[Stored data entries]
━━━━━━━━━━━━━━━━━━━━
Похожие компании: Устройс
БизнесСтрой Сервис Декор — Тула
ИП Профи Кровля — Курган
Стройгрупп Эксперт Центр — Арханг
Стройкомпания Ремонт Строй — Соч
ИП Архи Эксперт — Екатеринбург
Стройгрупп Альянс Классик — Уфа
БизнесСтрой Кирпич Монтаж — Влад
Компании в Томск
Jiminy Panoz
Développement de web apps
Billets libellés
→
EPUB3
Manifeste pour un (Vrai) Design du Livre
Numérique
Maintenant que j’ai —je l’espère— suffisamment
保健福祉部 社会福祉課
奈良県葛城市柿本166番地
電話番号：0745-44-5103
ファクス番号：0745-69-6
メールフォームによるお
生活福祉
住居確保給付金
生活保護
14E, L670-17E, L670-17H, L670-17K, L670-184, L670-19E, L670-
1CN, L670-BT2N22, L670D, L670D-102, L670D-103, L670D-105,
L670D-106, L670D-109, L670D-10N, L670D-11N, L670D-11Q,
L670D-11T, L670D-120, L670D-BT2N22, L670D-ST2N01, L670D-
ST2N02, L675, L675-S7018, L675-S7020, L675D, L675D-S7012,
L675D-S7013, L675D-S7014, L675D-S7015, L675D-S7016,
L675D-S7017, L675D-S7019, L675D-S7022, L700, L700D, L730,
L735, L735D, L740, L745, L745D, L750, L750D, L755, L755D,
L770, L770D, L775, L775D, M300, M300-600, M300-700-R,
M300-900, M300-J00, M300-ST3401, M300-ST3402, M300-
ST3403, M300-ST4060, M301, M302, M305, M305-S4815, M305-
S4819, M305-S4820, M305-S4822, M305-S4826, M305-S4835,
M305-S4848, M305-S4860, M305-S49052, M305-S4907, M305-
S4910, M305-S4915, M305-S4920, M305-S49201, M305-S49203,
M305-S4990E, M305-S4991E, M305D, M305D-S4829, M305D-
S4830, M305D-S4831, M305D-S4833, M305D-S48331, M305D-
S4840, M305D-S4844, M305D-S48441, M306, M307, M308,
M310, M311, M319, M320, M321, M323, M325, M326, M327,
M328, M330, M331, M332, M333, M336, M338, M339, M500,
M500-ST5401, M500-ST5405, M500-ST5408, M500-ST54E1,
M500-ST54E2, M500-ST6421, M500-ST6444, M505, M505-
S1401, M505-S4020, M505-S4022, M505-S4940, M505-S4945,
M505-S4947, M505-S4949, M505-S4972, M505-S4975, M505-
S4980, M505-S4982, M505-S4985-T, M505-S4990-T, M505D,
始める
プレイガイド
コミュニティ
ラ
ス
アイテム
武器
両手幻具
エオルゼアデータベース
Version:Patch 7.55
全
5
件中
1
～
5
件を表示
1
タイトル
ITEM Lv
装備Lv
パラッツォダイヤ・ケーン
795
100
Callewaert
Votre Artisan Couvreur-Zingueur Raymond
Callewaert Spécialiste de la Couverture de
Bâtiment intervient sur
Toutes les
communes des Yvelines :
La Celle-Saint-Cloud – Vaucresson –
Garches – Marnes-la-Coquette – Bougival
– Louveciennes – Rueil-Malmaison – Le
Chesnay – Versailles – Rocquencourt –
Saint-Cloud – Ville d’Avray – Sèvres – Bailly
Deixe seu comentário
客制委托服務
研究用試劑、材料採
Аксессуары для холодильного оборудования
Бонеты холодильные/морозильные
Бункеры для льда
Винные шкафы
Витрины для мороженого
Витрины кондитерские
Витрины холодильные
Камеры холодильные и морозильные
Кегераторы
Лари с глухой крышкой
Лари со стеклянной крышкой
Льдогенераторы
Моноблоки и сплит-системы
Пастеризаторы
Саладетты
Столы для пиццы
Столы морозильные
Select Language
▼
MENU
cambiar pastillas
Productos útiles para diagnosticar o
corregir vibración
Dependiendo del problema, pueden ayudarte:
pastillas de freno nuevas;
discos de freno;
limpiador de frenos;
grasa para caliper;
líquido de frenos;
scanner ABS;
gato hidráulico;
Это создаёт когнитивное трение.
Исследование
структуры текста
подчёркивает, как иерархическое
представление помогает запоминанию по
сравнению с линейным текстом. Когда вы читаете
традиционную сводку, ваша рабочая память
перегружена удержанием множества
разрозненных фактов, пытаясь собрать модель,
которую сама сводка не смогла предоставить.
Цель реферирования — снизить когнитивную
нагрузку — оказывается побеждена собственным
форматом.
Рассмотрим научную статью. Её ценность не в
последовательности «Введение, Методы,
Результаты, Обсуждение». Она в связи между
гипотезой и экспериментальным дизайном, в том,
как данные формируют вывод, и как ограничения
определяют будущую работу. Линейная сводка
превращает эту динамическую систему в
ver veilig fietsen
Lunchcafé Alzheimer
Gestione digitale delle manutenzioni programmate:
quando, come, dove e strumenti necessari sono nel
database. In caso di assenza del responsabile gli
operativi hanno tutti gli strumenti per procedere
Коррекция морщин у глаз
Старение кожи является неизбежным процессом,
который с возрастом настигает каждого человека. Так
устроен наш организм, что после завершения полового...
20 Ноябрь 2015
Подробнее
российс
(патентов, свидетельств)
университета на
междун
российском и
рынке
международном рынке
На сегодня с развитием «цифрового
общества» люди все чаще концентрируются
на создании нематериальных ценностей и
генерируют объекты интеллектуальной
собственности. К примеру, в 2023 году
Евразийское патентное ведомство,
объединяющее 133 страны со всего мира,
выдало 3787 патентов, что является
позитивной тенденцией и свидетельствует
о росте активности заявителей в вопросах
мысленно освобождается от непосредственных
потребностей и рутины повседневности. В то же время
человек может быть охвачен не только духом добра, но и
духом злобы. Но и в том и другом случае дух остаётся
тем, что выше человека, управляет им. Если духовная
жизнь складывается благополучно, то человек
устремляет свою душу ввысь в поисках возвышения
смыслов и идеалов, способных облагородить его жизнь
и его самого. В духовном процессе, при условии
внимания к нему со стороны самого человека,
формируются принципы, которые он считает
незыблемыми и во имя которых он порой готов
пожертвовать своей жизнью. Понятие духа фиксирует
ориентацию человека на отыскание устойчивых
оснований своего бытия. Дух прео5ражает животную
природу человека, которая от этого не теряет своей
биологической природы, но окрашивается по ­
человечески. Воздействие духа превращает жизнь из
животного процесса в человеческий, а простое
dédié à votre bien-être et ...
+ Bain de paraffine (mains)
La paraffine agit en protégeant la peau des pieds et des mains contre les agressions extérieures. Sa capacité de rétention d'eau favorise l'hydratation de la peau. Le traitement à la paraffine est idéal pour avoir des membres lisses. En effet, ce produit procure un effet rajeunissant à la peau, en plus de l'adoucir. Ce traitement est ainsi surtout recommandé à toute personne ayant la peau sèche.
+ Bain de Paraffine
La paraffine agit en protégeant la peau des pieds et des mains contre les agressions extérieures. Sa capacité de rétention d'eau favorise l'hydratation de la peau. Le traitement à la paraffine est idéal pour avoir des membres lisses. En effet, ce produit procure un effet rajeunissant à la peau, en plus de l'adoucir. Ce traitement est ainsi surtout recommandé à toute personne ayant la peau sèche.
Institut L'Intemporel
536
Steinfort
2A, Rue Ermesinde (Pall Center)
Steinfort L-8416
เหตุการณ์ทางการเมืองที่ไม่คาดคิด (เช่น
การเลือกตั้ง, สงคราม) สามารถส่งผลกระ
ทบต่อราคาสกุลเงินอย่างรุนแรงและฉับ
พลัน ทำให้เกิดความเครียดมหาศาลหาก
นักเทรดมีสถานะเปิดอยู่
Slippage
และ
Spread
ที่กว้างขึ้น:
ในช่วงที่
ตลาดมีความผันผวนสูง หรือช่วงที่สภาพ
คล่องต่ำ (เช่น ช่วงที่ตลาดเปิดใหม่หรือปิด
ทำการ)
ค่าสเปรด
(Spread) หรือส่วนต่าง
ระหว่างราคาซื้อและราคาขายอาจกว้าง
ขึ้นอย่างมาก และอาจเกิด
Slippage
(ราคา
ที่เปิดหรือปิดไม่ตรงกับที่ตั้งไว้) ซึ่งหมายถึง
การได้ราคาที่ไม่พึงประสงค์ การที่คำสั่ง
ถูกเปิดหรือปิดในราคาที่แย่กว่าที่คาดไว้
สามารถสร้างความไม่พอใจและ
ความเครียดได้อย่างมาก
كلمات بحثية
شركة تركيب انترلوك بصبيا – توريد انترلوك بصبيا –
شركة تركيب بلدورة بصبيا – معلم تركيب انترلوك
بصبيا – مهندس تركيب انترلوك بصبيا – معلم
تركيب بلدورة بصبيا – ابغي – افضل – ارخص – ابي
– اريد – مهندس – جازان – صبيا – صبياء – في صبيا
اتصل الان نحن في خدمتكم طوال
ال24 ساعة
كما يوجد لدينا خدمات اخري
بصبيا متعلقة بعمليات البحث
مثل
━━━━━━━━━━━━━━━━━━━━
The answer is each line from the entries above in which the word "является" occurs.

= Your response =
Старение кожи является неизбежным процессом,
выдало 3787 патентов, что является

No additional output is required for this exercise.